Once we get past the top 10 Java/C/C++/C#/Objective C and PHP/Python/Perl/Ruby/Javascript tier, we get into a third realm of languages that are less popular, but still garnering a large community of users.

ActionScript. A little bit surprising. But -- really -- it fills the same client-side niche as JavaScript, so this makes sense. Further, almost all ActionScript-powered pages will also have a little bit of JavaScript to help launch things smoothly.

Now we're into interesting -- "perhaps I should learn this next" -- languages: Groovy, Go, Scala, Erlang, Clojure and F#. Notable by their absence are Haskell, Lua and Lisp. These seem like languages to learn in order to grab the good ideas that make them both popular and distinctive from Java or Python.

Tuesday, December 28, 2010

Amazing Speedup

A library had unit tests that ran for almost 600 seconds. Two small changes dropped the run time to 26 seconds.

I was amazed.

Step 1. I turned on the cProfile. I added two methods to the slowest unit test module.

def profile():
    import cProfile
    cProfile.run( 'main()', 'the_slow_module.prof' )
    report()

def report():
    import pstats
    p = pstats.Stats( 'the_slow_module.prof' )
    p.sort_stats('time').print_callees(24)
Now I can add profiling or simply review the report. Looking at the "callees" provided some hints as to why a particular method was so slow.

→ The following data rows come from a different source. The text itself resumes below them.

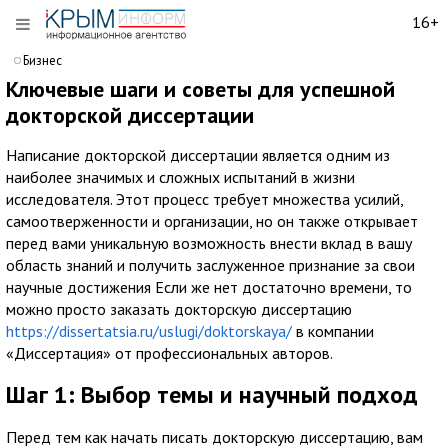
16+
Бизнес
Ключевые шаги и советы для успешной
докторской диссертации
Написание докторской диссертации является одним из
наиболее значимых и сложных испытаний в жизни
исследователя. Этот процесс требует множества усилий,
самоотверженности и организации, но он также открывает
перед вами уникальную возможность внести вклад в вашу
область знаний и получить заслуженное признание за свои
научные достижения Если же нет достаточно времени, то
можно просто заказать докторскую диссертацию
https://dissertatsia.ru/uslugi/doktorskaya/
в компании
«Диссертация» от профессиональных авторов.
Шаг 1: Выбор темы и научный подход
Перед тем как начать писать докторскую диссертацию, вам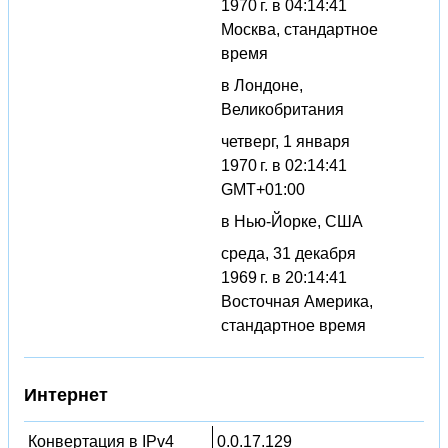
1970 г. в 04:14:41
Москва, стандартное
время
в Лондоне,
Великобритания
четверг, 1 января
1970 г. в 02:14:41
GMT+01:00
в Нью-Йорке, США
среда, 31 декабря
1969 г. в 20:14:41
Восточная Америка,
стандартное время
Интернет
Конвертация в IPv4
0.0.17.129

Step 2. I replaced ElementTree with cElementTree (duh.) Everyone should know this. I didn't realize how much this mattered. The trick is to note how much time was spent doing XML parsing. In the case of this unit test suite, it was a LOT of time. In the case of the overall application that uses this library, that won't be true.

Step 3. The slowest method was assembling a list. It did a lot of list.append(), and list.__len__(). It looked approximately like the following.


def something( self ):
result= []
for index, value in some_source:
    while len(result)+1 != index:
        result.append( None )
    result.append( SomeClass( value ) )
return result

This is easily replaced by a generator. The API changes, so every use of this method function may need to be modified to use the generator instead of the list object.


def something_iter( self ):
 counter= 0
 for index, value in some_source:
     while counter+1 != index:
         yield None
         counter += 1
     yield SomeClass( value )
     counter += 1

The generator was significantly faster than list assembly.

Two minor code changes and a significant speed-up.

Thursday, December 23, 2010

The Anti-IF Campaign

Check this out: http://www.antiifcampaign.com/.

I'm totally in favor of reducing complexity. I've seen too many places where a Strategy or some other kind of Delegation design pattern should have been used. Instead a cluster of if-statements was used. Sometimes these if-statements suffer copy-and-paste repetition because someone didn't recognize the design pattern.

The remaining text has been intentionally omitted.